Nunca
tinha ouvido mencionar aquele título ou o seu autor, mas não me
importou. A decisão estava tomada. Por ambas as partes. Peguei no
livro com extremo cuidado e folheei-o, deixando esvoaçar as suas
páginas. Libertado da sua cela na estante, o livro exalou uma nuvem
de pó dourado. Satisfeito com a minha escolha, voltei pelo mesmo
caminho ao longo do labirinto levando o meu livro debaixo do braço
com um sorriso impresso nos lábios. Talvez a atmosfera feiticeira
daquele lugar tivesse levado a melhor sobre mim, mas tive a certeza
de que aquele livro tinha estado ali à minha espera durante anos,
provavelmente desde antes de eu nascer.
Naquela
tarde, de volta ao andar da Rua Santa Ana, refugiei-me no meu quarto
e decidi ler as primeiras linhas do meu novo amigo. Antes que me
apercebesse, tinha caído dentro dele sem remédio. O romance
relatava a história de um homem em busca do seu verdadeiro pai, que
nunca tinha chegado a conhecer e cuja existência só descobriria
graças às últimas palavras que a mãe pronunciava no seu leito de
morte. A história daquela busca transformava-se numa odisseia
fantasmagórica na qual o protagonista lutava por recuperar uma
infância e uma juventude perdidas, e na qual, lentamente,
descobríamos a sombra de um amor maldito cuja lembrança o havia de
perseguir até ao fim dos seus dias. À medida que avançava, a
estrutura do relato começou a lembrar-me uma daquelas bonecas russas
que contêm inumeráveis miniaturas de si mesmas no interior. Passo a
passo, a narração decompunha-se em mil histórias, como se o relato
tivesse penetrado numa galeria de espelhos e a sua identidade se
cindisse em dúzias de reflexos diferentes e ao mesmo tempo um só.

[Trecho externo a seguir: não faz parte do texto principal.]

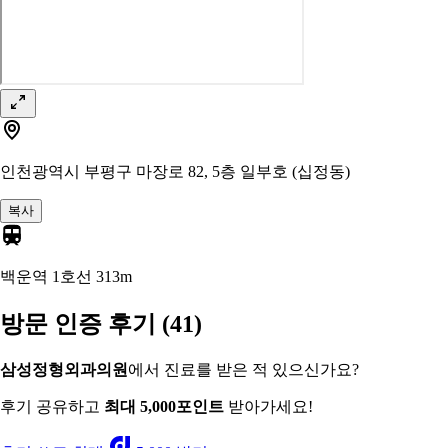
인천광역시 부평구 마장로 82, 5층 일부호 (십정동)
복사
백운역 1호선
313m
방문 인증 후기
(41)
삼성정형외과의원
에서 진료를 받은 적 있으신가요?
후기 공유하고
최대 5,000포인트
받아가세요!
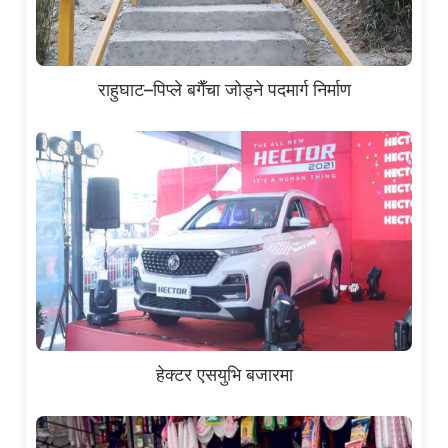
राहुघाट–पिप्ले बगैँचा जोड्ने पदमार्ग निर्माण
हेक्टर एसयुभि बजारमा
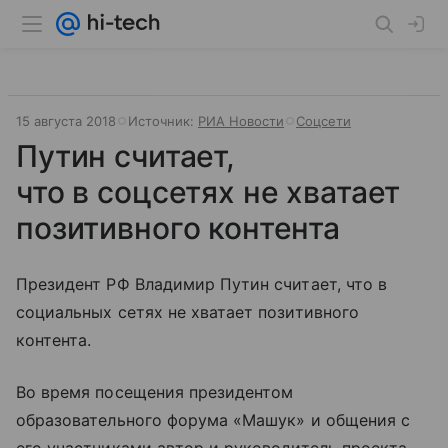
15 августа 2018
Источник:
РИА Новости
Соцсети
Путин считает,
что в соцсетях не хватает
позитивного контента
Президент РФ Владимир Путин считает, что в
социальных сетях не хватает позитивного
контента.
Во время посещения президентом
образовательного форума «Машук» и общения с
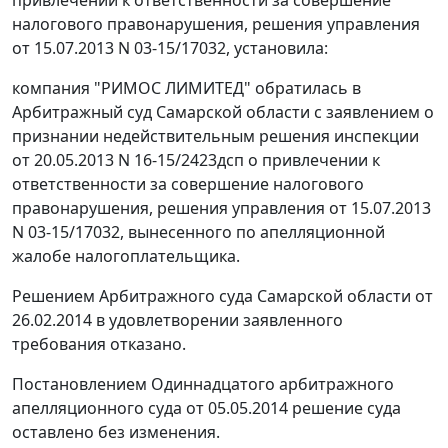
налогового правонарушения, решения управления
от 15.07.2013 N 03-15/17032, установила:
компания "РИМОС ЛИМИТЕД" обратилась в
Арбитражный суд Самарской области с заявлением о
признании недействительным решения инспекции
от 20.05.2013 N 16-15/2423дсп о привлечении к
ответственности за совершение налогового
правонарушения, решения управления от 15.07.2013
N 03-15/17032, вынесенного по апелляционной
жалобе налогоплательщика.
Решением
Арбитражного суда Самарской области от
26.02.2014 в удовлетворении заявленного
требования отказано.
Постановлением
Одиннадцатого арбитражного
апелляционного суда от 05.05.2014
решение
суда
оставлено без изменения.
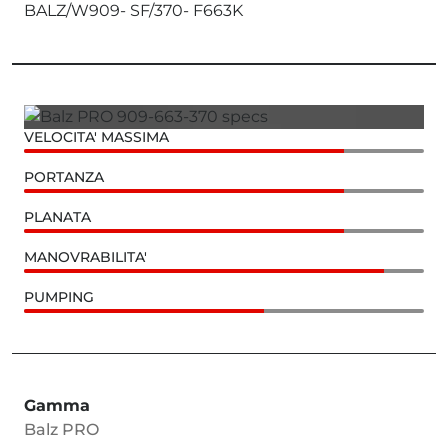
BALZ/W909- SF/370- F663K
VELOCITA' MASSIMA
PORTANZA
PLANATA
MANOVRABILITA'
PUMPING
Gamma
Balz PRO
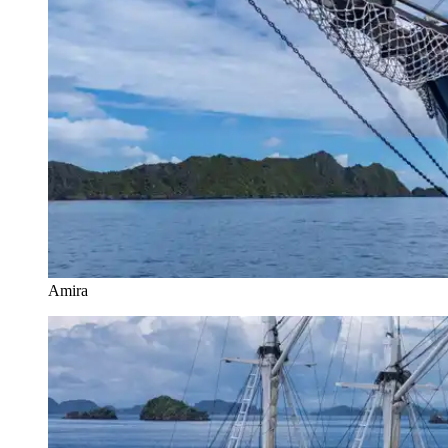
Amira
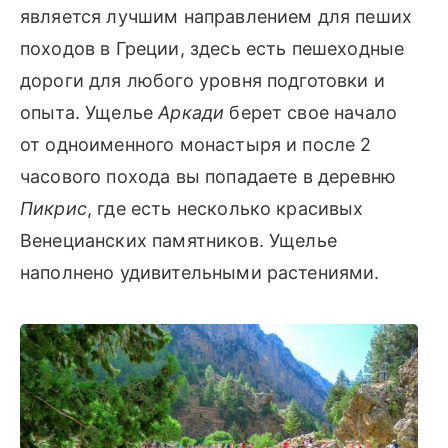
является лучшим направлением для пеших
походов в Греции, здесь есть пешеходные
дороги для любого уровня подготовки и
опыта. Ущелье
Аркади
берет свое начало
от одноименного монастыря и после 2
часового похода вы попадаете в деревню
Пикрис
, где есть несколько красивых
Венецианских памятников. Ущелье
наполнено удивительными растениями.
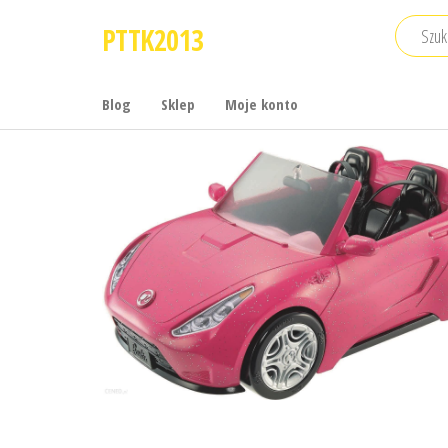
Przejdź
PTTK2013
do
treści
Blog
Sklep
Moje konto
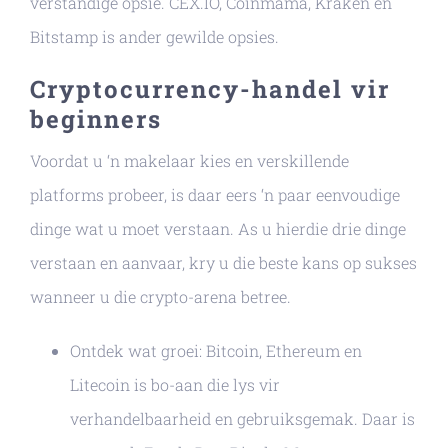
verstandige opsie. CEX.IO, Coinmama, Kraken en
Bitstamp is ander gewilde opsies.
Cryptocurrency-handel vir
beginners
Voordat u ‘n makelaar kies en verskillende
platforms probeer, is daar eers ‘n paar eenvoudige
dinge wat u moet verstaan. As u hierdie drie dinge
verstaan ​​en aanvaar, kry u die beste kans op sukses
wanneer u die crypto-arena betree.
Ontdek wat groei: Bitcoin, Ethereum en
Litecoin is bo-aan die lys vir
verhandelbaarheid en gebruiksgemak. Daar is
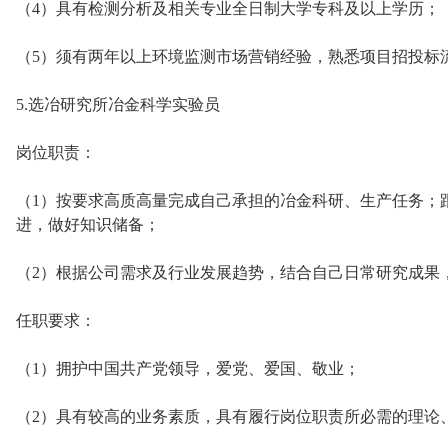
（4）具有检测分析及相关专业全日制大学专科及以上学历；
（5）须有两年以上环境监测市场营销经验，熟悉项目招投标
5.选冶研究所冶金科学实验员
岗位职责：
（1）按要求高质高量完成自己承担的冶金科研、生产任务；
进，做好知识储备；
（2）根据公司需求及行业发展趋势，结合自己日常研究成果
任职要求：
（1）拥护中国共产党领导，爱党、爱国、敬业；
（2）具有较高的业务素质，具有履行岗位职责所必需的理论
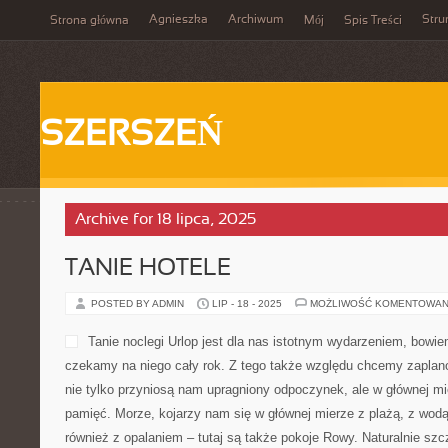
Agnieszka
Archiwum
Stru
Strona główna
Mój
Spis Treści
SZERSZEŃ
Archive for 18 lipca, 2025
TANIE HOTELE
POSTED BY ADMIN
LIP - 18 - 2025
MOŻLIWOŚĆ KOMENTOWAN
Tanie noclegi Urlop jest dla nas istotnym wydarzeniem, bowi
czekamy na niego cały rok. Z tego także względu chcemy zaplano
nie tylko przyniosą nam upragniony odpoczynek, ale w głównej m
pamięć. Morze, kojarzy nam się w głównej mierze z plażą, z wod
również z opalaniem – tutaj są także pokoje Rowy. Naturalnie sz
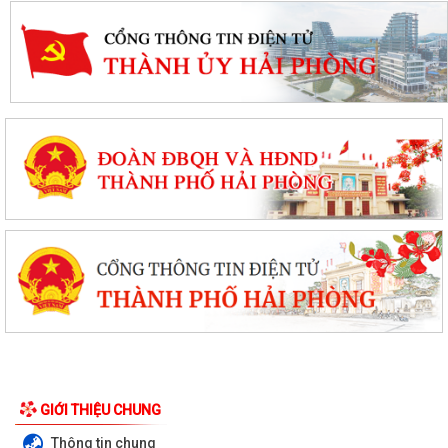
GIỚI THIỆU CHUNG
Thông tin chung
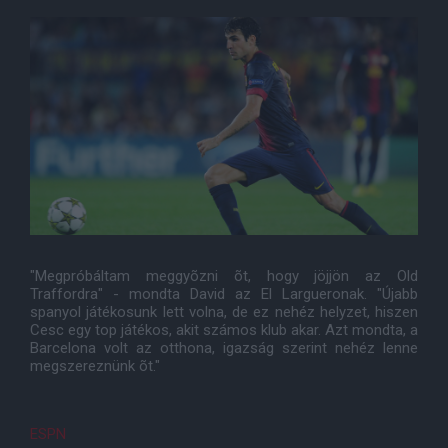
"Megpróbáltam meggyõzni õt, hogy jöjjön az Old
Traffordra" - mondta David az El Largueronak. "Újabb
spanyol játékosunk lett volna, de ez nehéz helyzet, hiszen
Cesc egy top játékos, akit számos klub akar. Azt mondta, a
Barcelona volt az otthona, igazság szerint nehéz lenne
megszereznünk õt."
ESPN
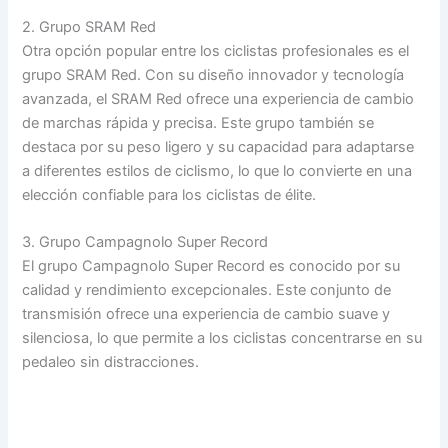
2. Grupo SRAM Red
Otra opción popular entre los ciclistas profesionales es el
grupo SRAM Red. Con su diseño innovador y tecnología
avanzada, el SRAM Red ofrece una experiencia de cambio
de marchas rápida y precisa. Este grupo también se
destaca por su peso ligero y su capacidad para adaptarse
a diferentes estilos de ciclismo, lo que lo convierte en una
elección confiable para los ciclistas de élite.
3. Grupo Campagnolo Super Record
El grupo Campagnolo Super Record es conocido por su
calidad y rendimiento excepcionales. Este conjunto de
transmisión ofrece una experiencia de cambio suave y
silenciosa, lo que permite a los ciclistas concentrarse en su
pedaleo sin distracciones.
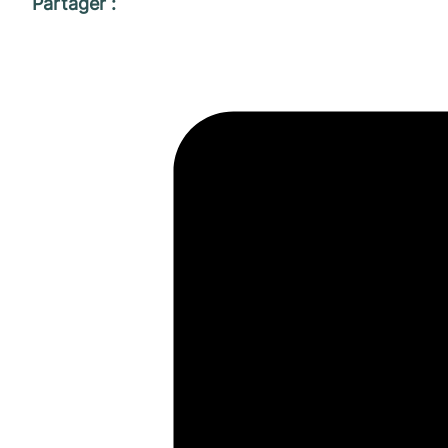
Partager :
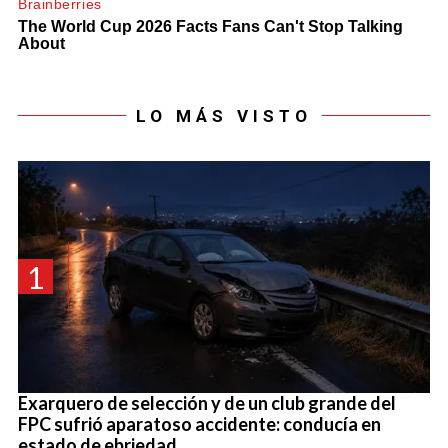
LO MÁS VISTO
1
Exarquero de selección y de un club grande del
FPC sufrió aparatoso accidente: conducía en
estado de ebriedad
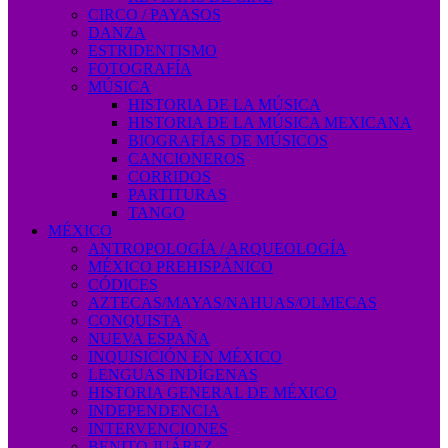
CIRCO / PAYASOS
DANZA
ESTRIDENTISMO
FOTOGRAFÍA
MÚSICA
HISTORIA DE LA MÚSICA
HISTORIA DE LA MÚSICA MEXICANA
BIOGRAFÍAS DE MÚSICOS
CANCIONEROS
CORRIDOS
PARTITURAS
TANGO
MÉXICO
ANTROPOLOGÍA / ARQUEOLOGÍA
MÉXICO PREHISPÁNICO
CÓDICES
AZTECAS/MAYAS/NAHUAS/OLMECAS
CONQUISTA
NUEVA ESPAÑA
INQUISICIÓN EN MÉXICO
LENGUAS INDÍGENAS
HISTORIA GENERAL DE MÉXICO
INDEPENDENCIA
INTERVENCIONES
BENITO JUÁREZ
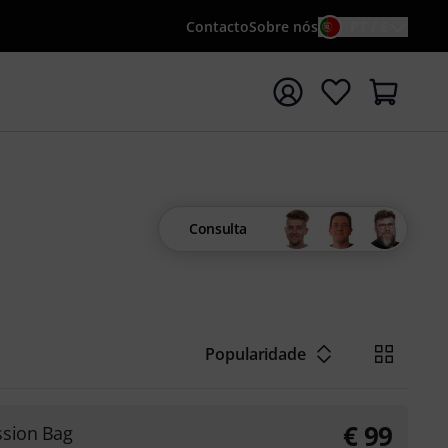
Contacto
Sobre nós
PT / €
iar pesquisa com o termo de pesquisa {searchTerm}
a
Consulta
Popularidade
€
99
ssion Bag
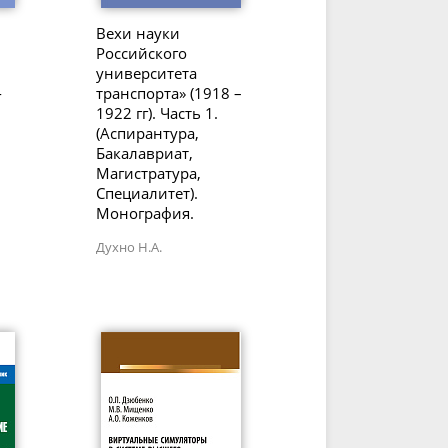
Вехи науки
Российского
университета
-
транспорта» (1918 –
1922 гг). Часть 1.
(Аспирантура,
Бакалавриат,
Магистратура,
Специалитет).
Монография.
Духно Н.А.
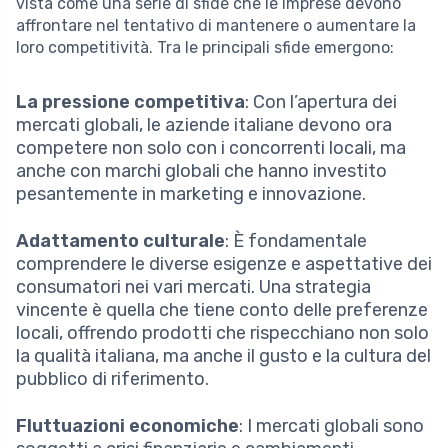
vista come una serie di sfide che le imprese devono
affrontare nel tentativo di mantenere o aumentare la
loro competitività. Tra le principali sfide emergono:
La pressione competitiva
: Con l’apertura dei
mercati globali, le aziende italiane devono ora
competere non solo con i concorrenti locali, ma
anche con marchi globali che hanno investito
pesantemente in marketing e innovazione.
Adattamento culturale
: È fondamentale
comprendere le diverse esigenze e aspettative dei
consumatori nei vari mercati. Una strategia
vincente è quella che tiene conto delle preferenze
locali, offrendo prodotti che rispecchiano non solo
la qualità italiana, ma anche il gusto e la cultura del
pubblico di riferimento.
Fluttuazioni economiche
: I mercati globali sono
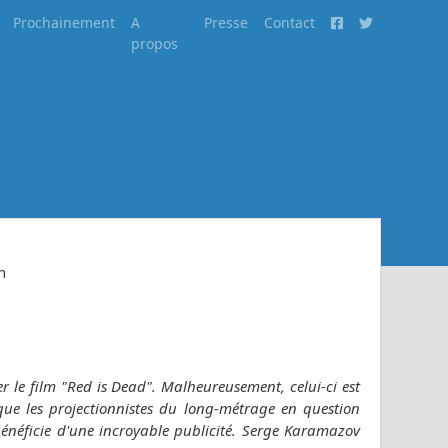
Prochainement
A
Presse
Contact
propos
n
r le film "Red is Dead". Malheureusement, celui-ci est
sque les projectionnistes du long-métrage en question
énéficie d'une incroyable publicité. Serge Karamazov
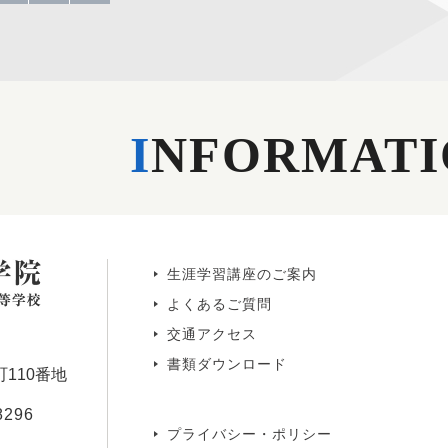
I
NFORMATI
生涯学習講座のご案内
よくあるご質問
交通アクセス
書類ダウンロード
110番地
8296
プライバシー・ポリシー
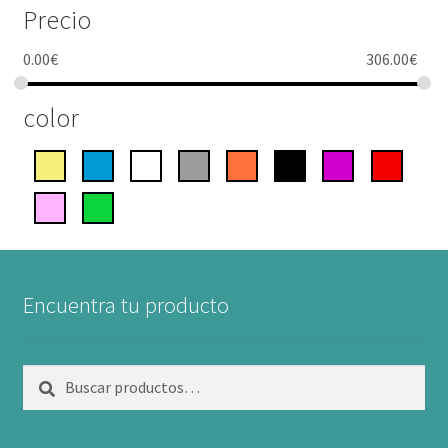
Precio
0.00
€
306.00
€
color
Encuentra tu producto
Buscar
Buscar
por:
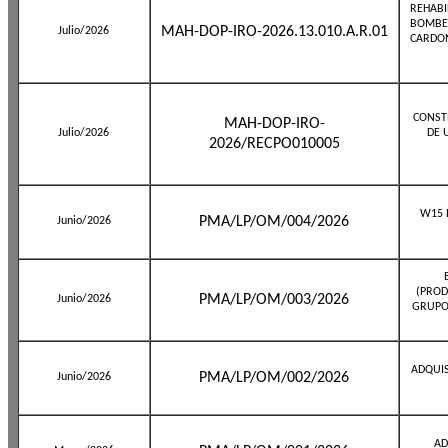
REHABI
BOMBEO
MAH-DOP-IRO-2026.13.010.A.R.01
Julio/2026
CARDON
CONST
MAH-DOP-IRO-
Julio/2026
DE 
2026/RECPO010005
W15 
PMA/LP/OM/004/2026
Junio/2026
(PROD
PMA/LP/OM/003/2026
Junio/2026
GRUPO
ADQUI
PMA/LP/OM/002/2026
Junio/2026
AD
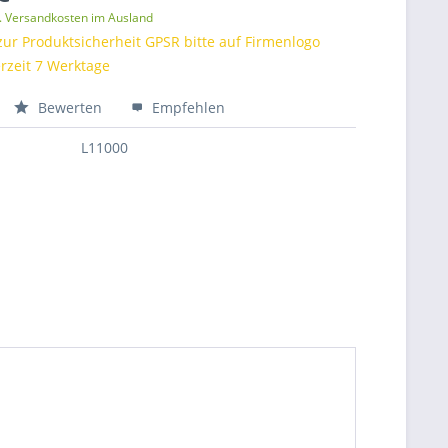
l. Versandkosten im Ausland
zur Produktsicherheit GPSR bitte auf Firmenlogo
erzeit 7 Werktage
Bewerten
Empfehlen
L11000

Os minutos e as horas deslizaram como uma miragem. Horas mais tarde,
aprisionado pelo relato, mal dei pelas badaladas da meia-noite na
catedral a repicar ao longe. Enterrado na luz de cobre que o
candeeiro flexível projetava, mergulhei num mundo de imagens e
sensações como nunca as tinha conhecido. Personagens que se me
afiguraram tão reais como o ar que respirava arrastaram-me para um
túnel de aventura e mistério do qual não queria escapar. Página a
página, deixei-me envolver pelo sortilégio da história e pelo seu
mundo até que o sopro do amanhecer acariciou a minha janela e os
meus olhos cansados deslizaram pela última página. Deitei-me na
penumbra azulada do alvorecer com o livro sobre o peito e escutei o
rumor da cidade adormecida a gotejar sobre os telhados salpicados de
púrpura. O sono e a fadiga batiam à minha porta, mas resisti a
render-me. Não queria perder o feitiço da história nem dizer adeus
ainda às suas personagens.
Numa
ocasião ouvi um cliente habitual comentar na livraria do meu pai que
poucas coisas marcam tanto um leitor como o primeiro livro que
realmente abre caminho até ao seu coração. Aquelas primeiras
imagens, o eco dessas palavras que julgamos ter deixado para trás,
acompanham-nos toda a vida e esculpem um palácio na nossa memória
ao qual, mais tarde ou mais cedo – não importa quantos livros
leiamos, quantos mundos descubramos, tudo quanto aprendamos ou
esqueçamos -, vamos regressar.
Para
mim aquelas páginas enfeitiçadas serão sempre as que encontrei
entre os corredores do Cemitério dos Livros Esquecidos.